A lawyer's bout with illness leads to veggie business
by Nimisha Raja

Pasta, popcorn, toast and chocolate. That's what Amelia Golden ate during her days as a law school graduate articling at the Ontario attorney-general's office.
Not surprisingly, she developed a chronic digestive disorder in 1993. She says the disorder was most likely linked to her junk-food diet, and possibly also to a prolonged use of antibiotics to treat an ear infection during childhood. The disorder caused her to have allergic reactions to many staple foods including bread, wheat, rice, corn, potatoes, sugar and honey. She lost weight, tired easily and had to take a leave from her job.
So what's a sick lawyer to do? Amelia first had to learn to cook for herself the foods she could tolerate - mostly green and white vegetables. While she didn't eat red meat before her illness, she did eat chicken and fish. However, when she got ill, she gave up all animal and dairy products. As she began to eat better, the effects of the disorder lessened and she was able to eat more foods. Today, she is a healthy vegan who enjoys cooking for herself and others.
So much so, that she gave up law to start her own vegan meal delivery service, In Her Hands. The name refers to two things - leave your food concerns in her (Golden's) hands, and the supply of food from Mother Nature.

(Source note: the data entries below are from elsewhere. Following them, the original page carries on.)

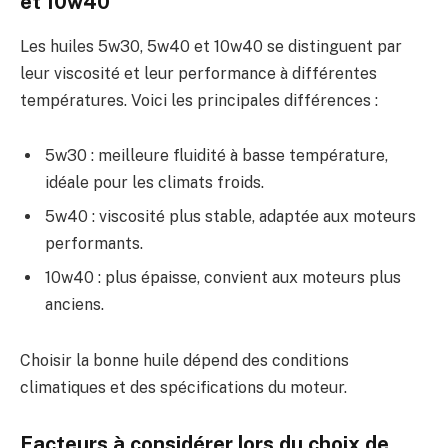
et 10w40
Les huiles 5w30, 5w40 et 10w40 se distinguent par
leur viscosité et leur performance à différentes
températures. Voici les principales différences :
5w30 : meilleure fluidité à basse température,
idéale pour les climats froids.
5w40 : viscosité plus stable, adaptée aux moteurs
performants.
10w40 : plus épaisse, convient aux moteurs plus
anciens.
Choisir la bonne huile dépend des conditions
climatiques et des spécifications du moteur.
Facteurs à considérer lors du choix de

On April 5, 1997, she celebrates her third anniversary. She got her first customer by putting an ad up at an allergy testing service and received a call the next day. Today, she has more than 40 steady customers, of whom at least 20 to 30 in any given week call to request her four-dinner plan. An example of a week's offerings: Soup - split pea, borscht; Vegetable - queen yam casserole, bokchoy with pumpkin seeds; Grain - lemon rice and peas, millet burgers; Legume - lima bean succotash, ful medames (black-eyed peas).
Golden offers a five-week rotating menu and frequently adds new recipes to maintain variety. Her recipes are 40% personal concoctions, with the rest from cookbooks she uses as inspiration and modifies to suit client needs.
Meals are either delivered Monday evenings, or can be picked up Tuesday mornings from the kitchen she leases on Eastern Avenue in downtown Toronto. She charges $40 for the four-meal package, or $75 for eight meals plus delivery charge. She also caters weddings, parties, special events and conferences.
Her weekly clients range from doctors, lawyers and stockbrokers to people with chronic illnesses who are too sick or busy to cook for themselves.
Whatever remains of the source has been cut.